Alternatively, in some embodiments where two or more data feeds 106a1, 106b1, 106c1, 106d1, 106e1 contain some data subsets that are identical but other data subsets that are different, the system may extract data from each duplicate listing and merge the information into a single listing. Thus, the single listing may include the identical subset(s) as well as the different subset from each data feed 106a1, 106b1, 106c1, 106d1, 106e1. For example, a property may be listed on two MLSs that cover overlapping regions. In such an instance, the system may extract the subset(s) comprising textual information from one MLS listing and extract subset(s) comprising photos from the second MLS listing. Accordingly, the single property website 102 may display the textual information from the first MLS listing and the photographs from the second MLS listing. In other embodiments, the system 100 may select one duplicate MLS listing that includes data having an upload or edit date that is more recent than an identified duplicate listing as a source over the listing having older data. In still further embodiments, after identifying duplicate MLS listings, the system may ask the user to select which of the plurality of MLS listings should be used to create the single property website 102.

The method 200 may execute instructions to process data feeds at block 208. In some embodiments, block 208 may extract data from the data feeds 106a1, 106b1, 106c1, 106d1, 106e1 of the data source systems 106 that correspond to the property that was selected at block 202. Block 208 may execute instructions to format and store the data in the website database 108b corresponding to the single property website 102. With reference to FIG. 3d, block 208 may format and store various data as extracted from the data feeds to generate the single property website 102. For example, the single property website may include MLS data 340 such as price, general facts, a description of the property, interior details, etc. Additionally, block 208 may format and save photos and video 342 from a broker data source 106c, an aggregator 106b, or other data systems 106e.In addition to the MLS data, block 208 may format and save description and other data from a classified ads system 106d. Broker information 344 may be formatted and saved from a broker data source 106c. Block 208 may also include formatting the data to add further functions to the single property website 10252 using the extracted data.
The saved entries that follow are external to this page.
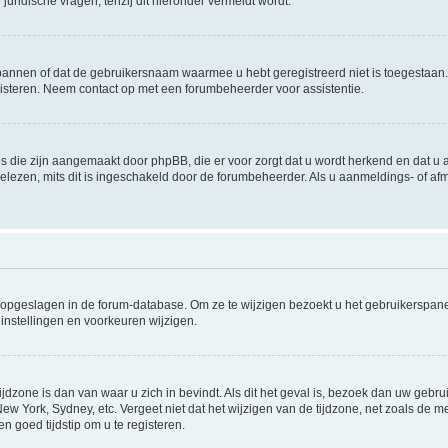
uridische vragen, tenzij dit hieronder vermeldt wordt.
rbannen of dat de gebruikersnaam waarmee u hebt geregistreerd niet is toegestaan
steren. Neem contact op met een forumbeheerder voor assistentie.
s die zijn aangemaakt door phpBB, die er voor zorgt dat u wordt herkend en dat u a
lezen, mits dit is ingeschakeld door de forumbeheerder. Als u aanmeldings- of a
gen opgeslagen in de forum-database. Om ze te wijzigen bezoekt u het gebruikersp
instellingen en voorkeuren wijzigen.
ijdzone is dan van waar u zich in bevindt. Als dit het geval is, bezoek dan uw geb
 New York, Sydney, etc. Vergeet niet dat het wijzigen van de tijdzone, net zoals de
en goed tijdstip om u te registeren.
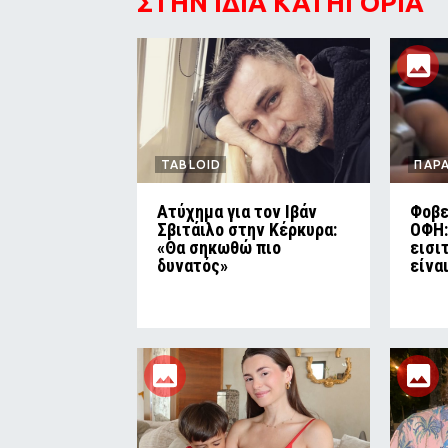
ΣΤΗΝ ΙΔΙΑ ΚΑΤΗΓΟΡΙΑ
TABLOID
ΠΑΡ
Ατύχημα για τον Ιβάν
Φοβε
Σβιτάιλο στην Κέρκυρα:
ΟΦΗ:
«Θα σηκωθώ πιο
εισι
δυνατός»
είνα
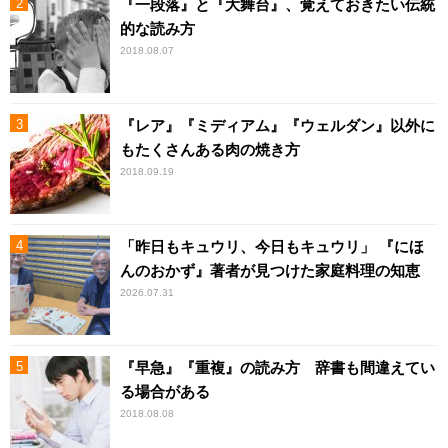
『一段落』と『大舞台』、覚えておきたい伝統
的な読み方
2018.08.07
『レア』『ミディアム』『ウェルダン』以外に
もたくさんある肉の焼き方
2018.09.19
「昨日もキュウリ、今日もキュウリ」 『にほ
んのおかず』著者が見つけた家庭料理の知恵
2026.07.31
『早急』『重複』の読み方 辞書も間違えてい
る場合がある
2018.08.08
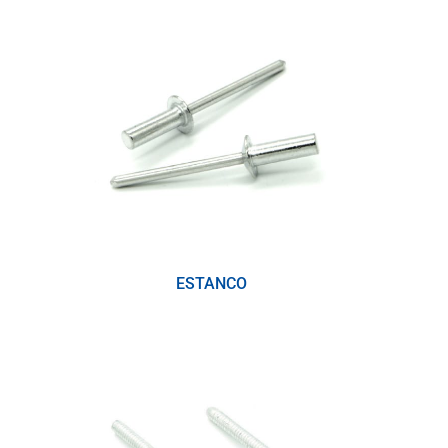
ESTANCO
(4)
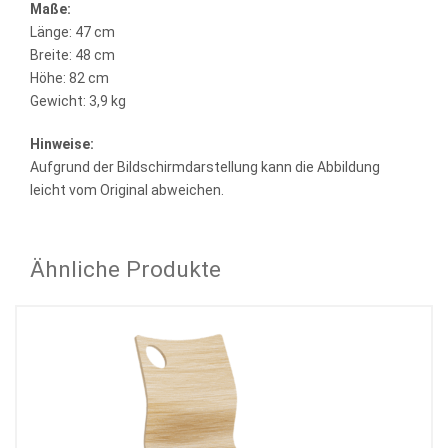
Maße:
Länge: 47 cm
Breite: 48 cm
Höhe: 82 cm
Gewicht: 3,9 kg
Hinweise:
Aufgrund der Bildschirmdarstellung kann die Abbildung
leicht vom Original abweichen.
Ähnliche Produkte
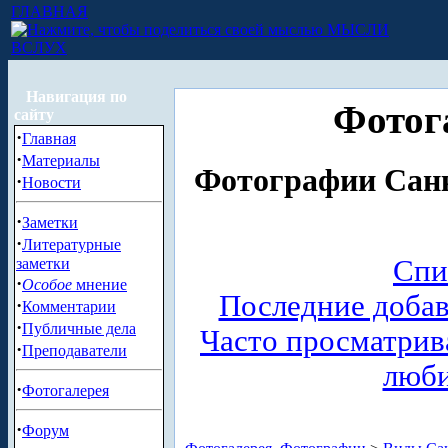
ГЛАВНАЯ
МЫСЛИ
ВСЛУХ
Навигация по
Фотог
сайту
·
Главная
·
Материалы
Фотографии Санк
·
Новости
·
Заметки
·
Литературные
Спи
заметки
·
Особое
мнение
Последние доба
·
Комментарии
·
Публичные дела
Часто просматри
·
Преподаватели
люб
·
Фотогалерея
·
Форум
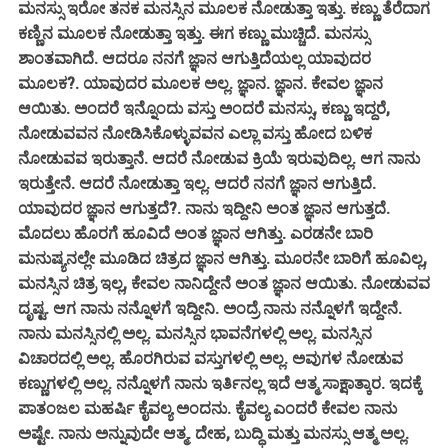
ಮನಸ್ಸು ಇರೋ ತನಕ ಮನಸ್ಸಿನ ಮೂಲಕ ನೋಡುತ್ತಾ ಇತ್ತು. ಕಣ್ಣು ತೆರೆದಾಗ
ಕಣ್ಣಿನ ಮೂಲಕ ನೋಡುತ್ತಾ ಇತ್ತು. ಈಗ ಕಣ್ಣು ಮುಚ್ಚಿದೆ. ಮನಸ್ಸು
ಶಾಂತವಾಗಿದೆ. ಆದರೂ ನನಗೆ ಜ್ಞಾನ ಆಗುತ್ತಿದೆಯಲ್ಲ ಯಾವುದರ
ಮೂಲಕ?. ಯಾವುದರ ಮೂಲಕ ಅಲ್ಲ. ಜ್ಞಾನ. ಜ್ಞಾನ. ಕೇವಲ ಜ್ಞಾನ
ಆಯಿತು. ಅಂದರೆ ಇನ್ನೊಂದು ವಸ್ತು ಅಂದರೆ ಮನಸ್ಸು, ಕಣ್ಣು ಇದ್ದರೆ,
ನೋಡುವವನ ನೋಡಿಸಿಕೊಳ್ಳುವವನ ಎಲ್ಲಾ ವಸ್ತು ಹೋದ ಬಳಿಕ
ನೋಡುವವ ಇರುತ್ತಾನೆ. ಆದರೆ ನೋಡುವ ಕ್ರಿಯೆ ಇರುವುದಿಲ್ಲ. ಆಗ ನಾನು
ಇರುತ್ತೇನೆ. ಆದರೆ ನೋಡುತ್ತಾ ಇಲ್ಲ. ಆದರೆ ನನಗೆ ಜ್ಞಾನ ಆಗುತ್ತಿದೆ.
ಯಾವುದರ ಜ್ಞಾನ ಆಗುತ್ತದೆ?. ನಾನು ಇದ್ದೀನಿ ಅಂತ ಜ್ಞಾನ ಆಗುತ್ತದೆ.
ಮೊದಲು ಹೊರಗೆ ಹೂವಿದೆ ಅಂತ ಜ್ಞಾನ ಆಗಿತ್ತು. ಎರಡನೇ ಬಾರಿ
ಮನುಷ್ಯನಲ್ಲೇ ಮೂಡಿದ ಚಿತ್ರದ ಜ್ಞಾನ ಆಗಿತ್ತು. ಮೂರನೇ ಬಾರಿಗೆ ಹೂವಿಲ್ಲ,
ಮನಸ್ಸಿನ ಚಿತ್ರ ಇಲ್ಲ, ಕೇವಲ ನಾನಿದ್ದೇನೆ ಅಂತ ಜ್ಞಾನ ಆಯಿತು. ನೋಡುವವ
ದೃಷ್ಟ. ಆಗ ನಾನು ನನ್ನೊಳಗೆ ಇದ್ದೀನಿ. ಅಂದ್ರೆ ನಾನು ನನ್ನೊಳಗೆ ಇದ್ದೇನೆ.
ನಾನು ಮನಸ್ಸಿನಲ್ಲಿ ಅಲ್ಲ. ಮನಸ್ಸಿನ ಭಾವನೆಗಳಲ್ಲಿ ಅಲ್ಲ. ಮನಸ್ಸಿನ
ವಿಚಾರದಲ್ಲಿ ಅಲ್ಲ. ಹೊರಗಿರುವ ವಸ್ತುಗಳಲ್ಲಿ ಅಲ್ಲ. ಅವುಗಳ ನೋಡುವ
ಕಣ್ಣುಗಳಲ್ಲಿ ಅಲ್ಲ. ನನ್ನೊಳಗೆ ನಾನು ಇರ್ತಿನಲ್ಲ ಇದೆ ಆತ್ಮ ಸಾಕ್ಷಾತ್ಕಾರ. ಇದಕ್ಕೆ
ಪಾತಂಜಲ ಮಹರ್ಷಿ ಕೈವಲ್ಯ ಅಂದನು. ಕೈವಲ್ಯ ಎಂದರೆ ಕೇವಲ ನಾನು
ಅಷ್ಟೇ. ನಾನು ಅನ್ನುವುದೇ ಆತ್ಮ. ದೇಹ, ಬುದ್ಧಿ ಮತ್ತು ಮನಸ್ಸು ಆತ್ಮ ಅಲ್ಲ.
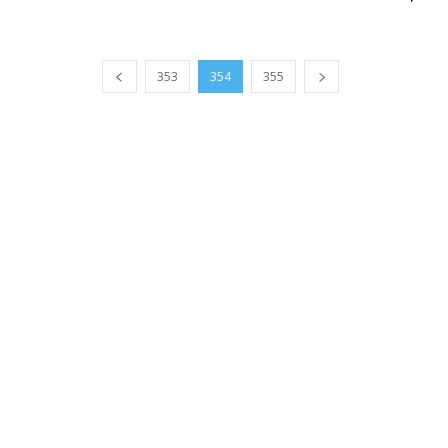
353
354
355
For example, the broker data 344 may be formatted into a leads generation window 346. The leads generation window may include one or more text boxes 348 for accepting a user\'s information and a button 350 that may be selected to initiate a web request to send the entered information to the system 100 or directly to the broker identified by the broker information 344. In some embodiments, block 208 may cause a processor to execute computer-executable instructions to group or arrange data, files, text, etc. from more than one data feed together. For example, the system may arrange the single property website 102 such that MLS data appears together with data from a mapping website. In some embodiments, extracted data may be arranged on the single property website 102 using techniques to further search engine optimization (e.g., putting keywords in the single property website\'s headers, footers, or metadata: optimizing hyperlinks; changing words or phrases in the listing to synonymous words or phrases; etc.).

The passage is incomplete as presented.